En la práctica funciona así: necesitas un arnés a medida que distribuya uniformemente el peso de la cámara —una REDomni, una Alexa Mini o una GoPro se asientan de forma completamente diferente—. El grip debe ajustar el equipo en el lugar, a veces trabajando con contrapesos, para que el actor no sienta la carga y su actuación no se vea afectada. En configuraciones profesionales, a menudo utilizamos bodymounts con gimbal, que compensan electrónicamente las vibraciones y los pequeños movimientos de cabeza. Sin estabilización —especialmente en escenas de acción rápidas—, el material puede parecer más movido de lo deseado, pero a veces ese es precisamente el punto estético: autenticidad en lugar de perfección.

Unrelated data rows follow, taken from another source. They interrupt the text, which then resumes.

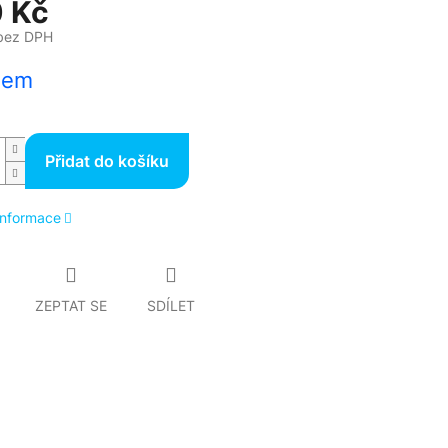
 Kč
bez DPH
dem
Přidat do košíku
 informace
ZEPTAT SE
SDÍLET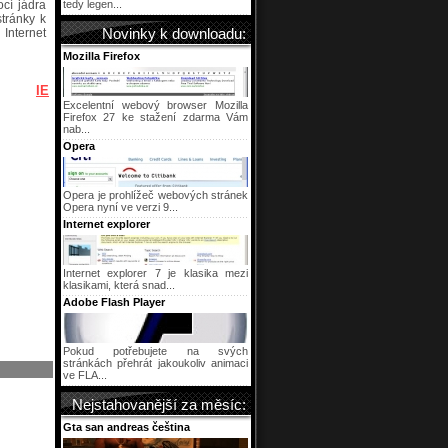
ocí jádra
tedy legen...
stránky k
Internet
Novinky k downloadu:
Mozilla Firefox
IE
Excelentní webový browser Mozilla
Firefox 27 ke stažení zdarma Vám
nab...
Opera
Opera je prohlížeč webových stránek
Opera nyní ve verzi 9...
Internet explorer
Internet explorer 7 je klasika mezi
klasikami, která snad...
Adobe Flash Player
Pokud potřebujete na svých
stránkách přehrát jakoukoliv animaci
ve FLA...
Nejstahovanější za měsíc:
Gta san andreas čeština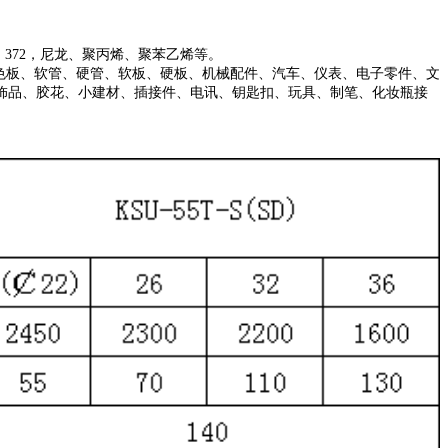
耐皿、372，尼龙、聚丙烯、聚苯乙烯等。
、色板、软管、硬管、软板、硬板、机械配件、汽车、仪表、电子零件、文
饰品、胶花、小建材、插接件、电讯、钥匙扣、玩具、制笔、化妆瓶接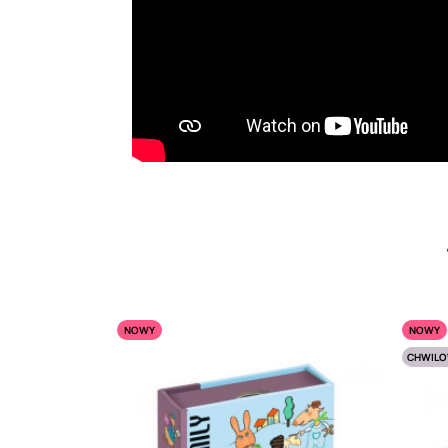
NOWY
NOWY
CHWILO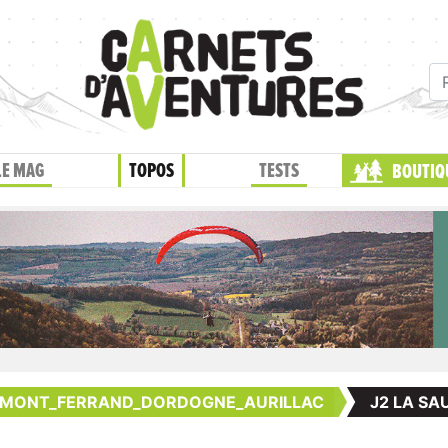
LE MAG
TOPOS
TESTS
BOUTIQ
RMONT_FERRAND_DORDOGNE_AURILLAC
J2 LA SA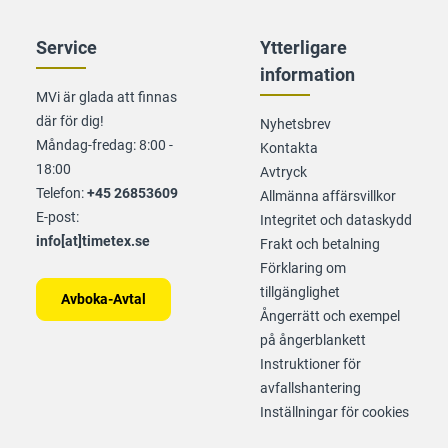
Service
Ytterligare
information
MVi är glada att finnas
där för dig!
Nyhetsbrev
Måndag-fredag: 8:00 -
Kontakta
18:00
Avtryck
Telefon:
+45 26853609
Allmänna affärsvillkor
E-post:
Integritet och dataskydd
info[at]timetex.se
Frakt och betalning
Förklaring om
tillgänglighet
Avboka-Avtal
Ångerrätt och exempel
på ångerblankett
Instruktioner för
avfallshantering
Inställningar för cookies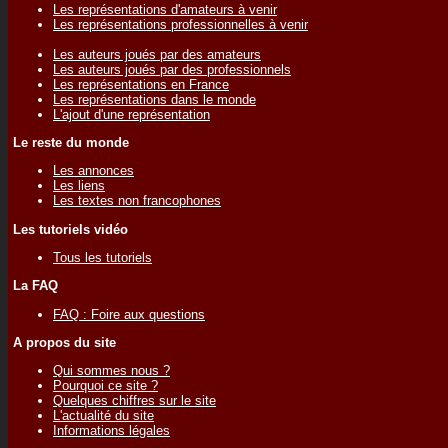
Les représentations d'amateurs à venir
Les représentations professionnelles à venir
Les auteurs joués par des amateurs
Les auteurs joués par des professionnels
Les représentations en France
Les représentations dans le monde
L'ajout d'une représentation
Le reste du monde
Les annonces
Les liens
Les textes non francophones
Les tutoriels vidéo
Tous les tutoriels
La FAQ
FAQ : Foire aux questions
A propos du site
Qui sommes nous ?
Pourquoi ce site ?
Quelques chiffres sur le site
L'actualité du site
Informations légales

El mayor desafío no es el montaje, sino el rodaje en sí. El actor o el doble debe saber que lleva una cámara y, al mismo tiempo, olvidar que la lleva. Ya no puedes corregir un momento del actor con una segunda cámara; el bodymount solo captura lo que esa persona ve y experimenta. Esto requiere una comunicación perfecta en el equipo: el foquista necesita una señal de monitor, el grip debe inspeccionar el sistema antes de cada toma, y el primer ayudante de dirección debe asegurarse de que el actor está realmente preparado. Si el chaleco se desliza o el soporte se afloja en la octava toma, todo el rodaje es en vano.
Los bodymounts son especialmente adecuados para escenas de parkour, persecuciones a pie, acción en bicicleta o motocicleta, y a veces también para escenas íntimas y emocionales donde la cámara se sitúa directamente en el corazón del personaje. En edición, se reconoce un buen bodymount de inmediato: los movimientos parecen orgánicos, no compuestos. En el peor de los casos, se ve el equipo o la actuación del actor se ve distorsionada por la incomodidad. Esa es la razón por la que este trabajo exige precisión artesanal y colaboración intuitiva, mucho más que un montaje estándar con Steadicam.